What did you do on your summer vacation? I saw America's Established Church.

The Established Church wasn't Anglican or Baptist or Presbyterian: It was Darwinian. On a trip across America I stopped to visit Independence Hall in Philadelphia and found next to it -- on land administered by the National Park Service and protected by government guards -- the American Philosophical Society Museum and the exhibition that has occupied its space since April 2009, "Dialogues with Darwin."

The name is a misnomer. The exhibition did not feature dialogue. One small section of it listed three 19th-century challengers to Darwin -- Edward Cope, August Weismann, and Hugo de Vries -- but the displays told us that his wisdom dispatched them all. "Dialogues with Darwin" was hagiography, a life of a saint, with sentences like "Despite the death of three of his children and a painful chronic illness, Darwin persevered in his work." (Actually, it seems that Darwin persisted because of the suffering: He could not reconcile it with the existence of a good Creator.)

The only "dialogue" came in the form of sticky notes that visitors were invited to post. Some were bluster: "Science is evolution!" Some were diplomatic: "American History is very interesting," one Japanese visitor wrote, "I had fun." But others were rebellious: "In the beginning God made Heaven and Earth and all that is in it." No one would know from this grand exhibition and thousands of lesser ones throughout the United States that, despite decades of indoctrination, most Americans do not bend the knee to Darwinism.

The results of Gallup polls over the past three decades are consistently extraordinary. Picture a Gallup pollster reading this statement: "God created human beings pretty much in their present form at one time within the last 10,000 years or so." Would you think that year after year since 1982 some 44-47 percent of Americans have agreed? If you remove the number of years, which some "old earth" Christians do, the number of anti-evolutionists jumps to 53 percent.

And that's not all. Another 35-38 percent of Americans say that "human beings have developed over millions of years from less advanced forms of life, but God guided the process." Only 9-14 percent support Darwinist materialism: "Human beings have developed over millions of years from less advanced forms of life, but God had no part in the process." All the atheist best sellers of recent years -- Sam Harris's The End of Faith and Letter to a Christian Nation, Richard Dawkins's The God Delusion, Daniel Dennett's Breaking the Spell, and Christopher Hitchens's God Is Not Great -- have not greatly enlarged the beachhead.

It's ironic that soon after Alister McGrath wrote a fine history, The Twilight of Atheism, the "new atheists" came out in force. But don't be fooled. They bring not a new dawn but a night of the living dead. Their honest advocates are biologists like Bruce Alberts, former president of the National Academy of Sciences, who announced, "We have come to realize humans are more like worms than we ever imagined." If that's an insufficiently winning statement for you, hear Charles Zuker, biology professor at the University of California at San Diego: "In essence, we are nothing but a big fly."



With advocates like that, is it surprising that Darwinist materialism hasn't gained more of a following?
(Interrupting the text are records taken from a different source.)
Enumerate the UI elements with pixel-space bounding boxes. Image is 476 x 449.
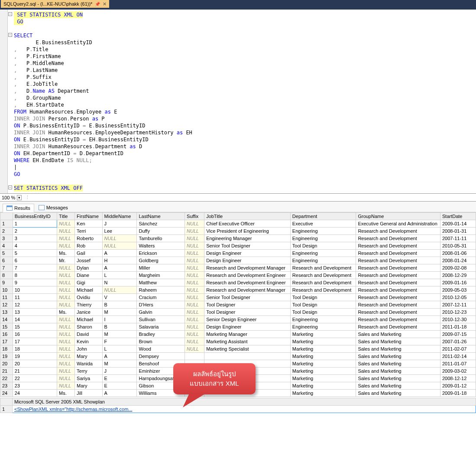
cell[interactable]: Design Engineer <box>204 257 291 264</box>
cell[interactable]: 4 <box>13 242 57 250</box>
cell[interactable]: Research and Development <box>356 279 440 286</box>
cell[interactable]: NULL <box>185 301 204 309</box>
document-tab[interactable]: SQLQuery2.sql - (l...KE-NUC\phakk (61))*… <box>1 0 109 8</box>
cell[interactable]: NULL <box>57 294 75 301</box>
cell[interactable]: 2010-12-05 <box>440 294 476 301</box>
cell[interactable]: Marketing <box>290 353 356 360</box>
table-row[interactable]: 22NULLTerriLeeDuffyNULLVice President of… <box>0 228 476 235</box>
table-row[interactable]: 1212NULLThierryBD'HersNULLTool DesignerT… <box>0 301 476 309</box>
cell[interactable]: NULL <box>185 323 204 331</box>
cell[interactable]: Research and Development <box>356 286 440 294</box>
cell[interactable]: NULL <box>57 375 75 382</box>
cell[interactable]: 19 <box>13 353 57 360</box>
cell[interactable]: Marketing <box>290 382 356 390</box>
cell[interactable]: Vice President of Engineering <box>204 228 291 235</box>
fold-icon[interactable]: − <box>8 12 12 16</box>
cell[interactable]: NULL <box>57 331 75 338</box>
cell[interactable] <box>204 353 291 360</box>
cell[interactable]: Research and Development <box>356 323 440 331</box>
cell[interactable]: Raheem <box>137 286 185 294</box>
cell[interactable]: A <box>102 353 137 360</box>
cell[interactable]: Terry <box>75 368 103 375</box>
cell[interactable]: 2008-01-31 <box>440 228 476 235</box>
cell[interactable]: Research and Development Engineer <box>204 272 291 279</box>
cell[interactable]: V <box>102 294 137 301</box>
cell[interactable]: M <box>102 360 137 368</box>
cell[interactable]: 15 <box>13 323 57 331</box>
cell[interactable]: Research and Development <box>356 228 440 235</box>
cell[interactable]: 2009-03-02 <box>440 368 476 375</box>
cell[interactable]: 2011-02-07 <box>440 345 476 353</box>
cell[interactable]: 9 <box>13 279 57 286</box>
cell[interactable]: Research and Development Manager <box>204 286 291 294</box>
cell[interactable]: 17 <box>13 338 57 345</box>
cell[interactable]: 23 <box>13 382 57 390</box>
cell[interactable]: B <box>102 301 137 309</box>
cell[interactable]: 2011-02-14 <box>440 353 476 360</box>
cell[interactable]: 2009-02-08 <box>440 264 476 272</box>
cell[interactable]: Tool Design <box>290 309 356 316</box>
table-row[interactable]: 1313Ms.JaniceMGalvinNULLTool DesignerToo… <box>0 309 476 316</box>
cell[interactable]: Wanida <box>75 360 103 368</box>
sql-editor[interactable]: SET STATISTICS XML ON GO SELECT E.Busine… <box>13 10 476 193</box>
cell[interactable]: NULL <box>102 286 137 294</box>
cell[interactable]: F <box>102 338 137 345</box>
showplan-grid[interactable]: Microsoft SQL Server 2005 XML Showplan1<… <box>0 398 476 413</box>
column-header[interactable]: GroupName <box>356 213 440 220</box>
cell[interactable]: Research and Development <box>356 235 440 242</box>
cell[interactable]: Senior Design Engineer <box>204 316 291 323</box>
table-row[interactable]: 1919NULLMaryADempseyMarketingSales and M… <box>0 353 476 360</box>
cell[interactable]: Matthew <box>137 279 185 286</box>
cell[interactable]: John <box>75 345 103 353</box>
tab-messages[interactable]: Messages <box>35 203 72 212</box>
cell[interactable]: Executive <box>290 220 356 228</box>
cell[interactable]: Research and Development <box>356 272 440 279</box>
cell[interactable]: Dempsey <box>137 353 185 360</box>
cell[interactable]: Engineering <box>290 323 356 331</box>
cell[interactable]: Janice <box>75 309 103 316</box>
cell[interactable]: NULL <box>57 279 75 286</box>
cell[interactable]: Engineering <box>290 257 356 264</box>
cell[interactable]: Research and Development Manager <box>204 264 291 272</box>
cell[interactable]: I <box>102 316 137 323</box>
cell[interactable]: Sales and Marketing <box>356 345 440 353</box>
cell[interactable]: Diane <box>75 272 103 279</box>
cell[interactable]: J <box>102 368 137 375</box>
cell[interactable]: Gigi <box>75 279 103 286</box>
table-row[interactable]: 1818NULLJohnLWoodNULLMarketing Specialis… <box>0 345 476 353</box>
cell[interactable]: Mary <box>75 353 103 360</box>
cell[interactable]: Senior Tool Designer <box>204 294 291 301</box>
cell[interactable]: Jossef <box>75 257 103 264</box>
cell[interactable]: Engineering <box>290 235 356 242</box>
cell[interactable]: Cracium <box>137 294 185 301</box>
cell[interactable]: Tamburello <box>137 235 185 242</box>
cell[interactable]: Sales and Marketing <box>356 331 440 338</box>
cell[interactable]: 16 <box>13 331 57 338</box>
column-header[interactable]: MiddleName <box>102 213 137 220</box>
cell[interactable]: Tool Design <box>290 242 356 250</box>
cell[interactable]: 7 <box>13 264 57 272</box>
cell[interactable]: NULL <box>57 301 75 309</box>
cell[interactable]: NULL <box>57 220 75 228</box>
cell[interactable]: Marketing <box>290 345 356 353</box>
cell[interactable]: Engineering <box>290 228 356 235</box>
cell[interactable]: H <box>102 257 137 264</box>
cell[interactable]: NULL <box>185 279 204 286</box>
cell[interactable]: Sánchez <box>137 220 185 228</box>
cell[interactable]: Research and Development <box>356 294 440 301</box>
cell[interactable]: Dylan <box>75 264 103 272</box>
cell[interactable]: 2008-01-06 <box>440 250 476 257</box>
cell[interactable]: 21 <box>13 368 57 375</box>
cell[interactable]: Marketing <box>290 390 356 397</box>
cell[interactable]: D'Hers <box>137 301 185 309</box>
cell[interactable]: Sales and Marketing <box>356 368 440 375</box>
cell[interactable]: NULL <box>185 264 204 272</box>
cell[interactable]: 2009-01-12 <box>440 382 476 390</box>
cell[interactable]: NULL <box>185 286 204 294</box>
cell[interactable]: Mary <box>75 382 103 390</box>
cell[interactable]: 2007-11-11 <box>440 235 476 242</box>
cell[interactable]: 1 <box>13 220 57 228</box>
cell[interactable]: Sales and Marketing <box>356 375 440 382</box>
cell[interactable]: Chief Executive Officer <box>204 220 291 228</box>
cell[interactable]: 24 <box>13 390 57 397</box>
A small problem, in addition, is that the science doesn't support it. Darwinists like to claim scientific unanimity on their behalf, but scientists are under enormous pressure to assent to evolution. Anyone who believes in Creation might as well wear a scarlet C. "Peer reviews" block their papers. Mainstream journals reject their articles. Government groups or foundations deny them funding. Even so, over 1,000 scientists have signed the Discovery Institute's "scientific dissent" from Darwinism that states, "We are skeptical of claims for the ability of random mutation and natural selection to account for the complexity of life."

Why else hasn't the Established Church won hearts and minds? Well, despite the many problems of churches, many Americans still attend them, and polls from 2001 to 2005 found that among those who attend church weekly or almost weekly, 65 percent say God created human beings in their present form. (Among 18- to 29-year-olds, the figure is even higher -- 66 percent.) If we really want to build the Church of Darwin, we need to close down the opposition -- although Communists in the Soviet Union, China, Poland, Cuba, and other countries found that even this doesn't work.